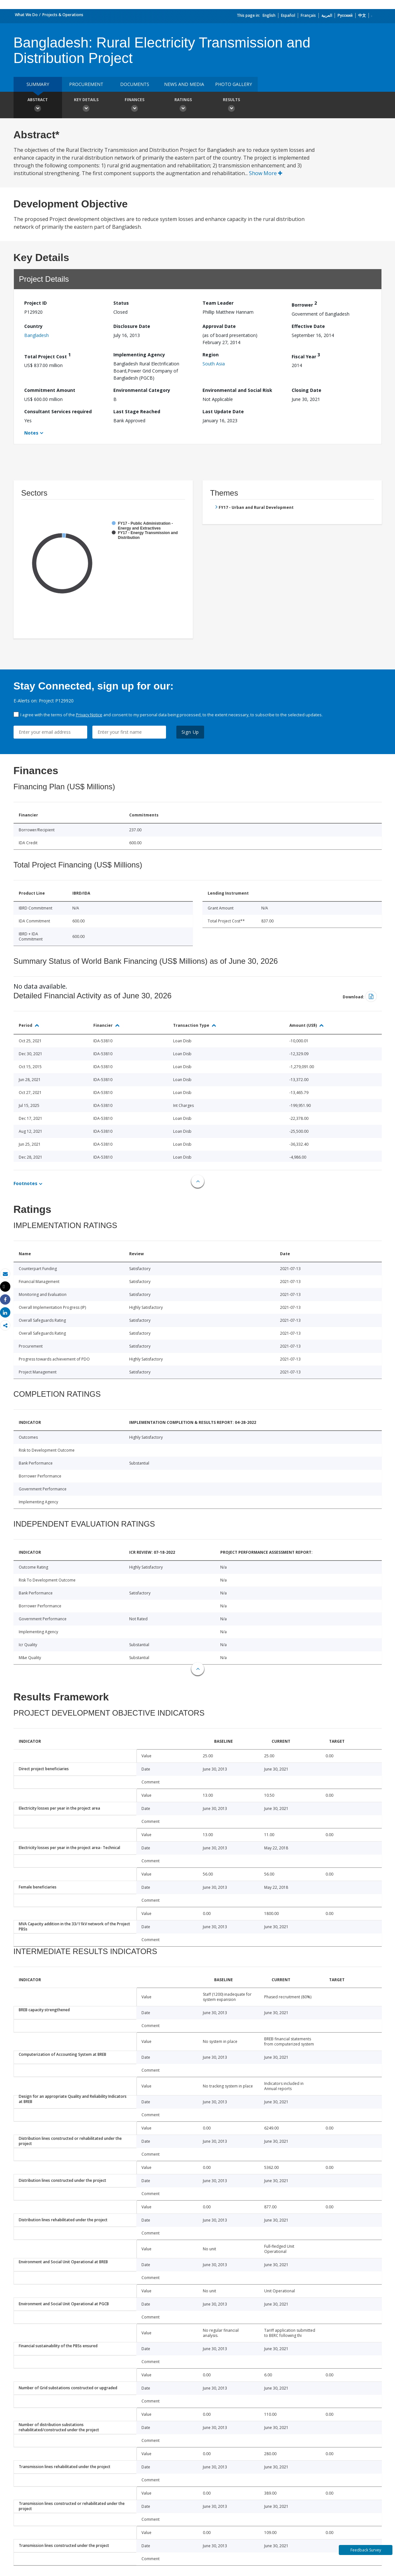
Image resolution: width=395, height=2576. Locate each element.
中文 (362, 15)
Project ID (35, 303)
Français (308, 15)
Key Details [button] (86, 105)
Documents (134, 84)
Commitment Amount (49, 390)
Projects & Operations (62, 14)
================================
> Work request: When you copy the records above, keep every word exact but leave out the pictures.

> Solution to the exercise:
Image resolution: width=395, height=2576. Locate each element.
中文 (362, 15)
Project ID (35, 303)
Français (308, 15)
Key Details [button] (86, 105)
Documents (134, 84)
Commitment Amount (49, 390)
Projects & Operations (62, 14)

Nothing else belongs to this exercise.